*Exercise brief*: Find and copy each line of the records where the string "Datensicherheit" shows up.

Collected data

================================

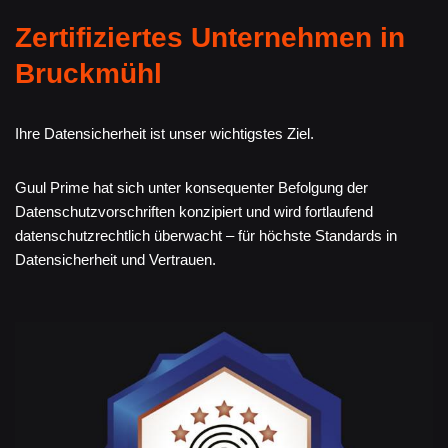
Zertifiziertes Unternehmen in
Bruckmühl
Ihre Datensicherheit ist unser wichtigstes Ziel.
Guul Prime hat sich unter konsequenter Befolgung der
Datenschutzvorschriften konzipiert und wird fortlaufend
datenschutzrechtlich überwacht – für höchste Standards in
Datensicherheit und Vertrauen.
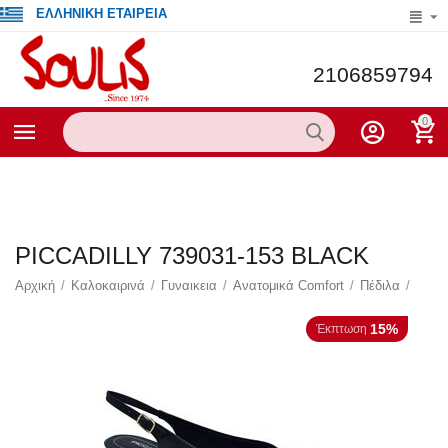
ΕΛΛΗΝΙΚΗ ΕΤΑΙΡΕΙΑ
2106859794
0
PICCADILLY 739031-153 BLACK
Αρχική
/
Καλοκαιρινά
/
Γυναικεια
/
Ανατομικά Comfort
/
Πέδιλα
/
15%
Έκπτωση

================================

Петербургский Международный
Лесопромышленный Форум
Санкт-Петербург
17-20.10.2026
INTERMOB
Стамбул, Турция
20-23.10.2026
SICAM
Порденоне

================================

*Task result*:
Ihre Datensicherheit ist unser wichtigstes Ziel.
Datensicherheit und Vertrauen.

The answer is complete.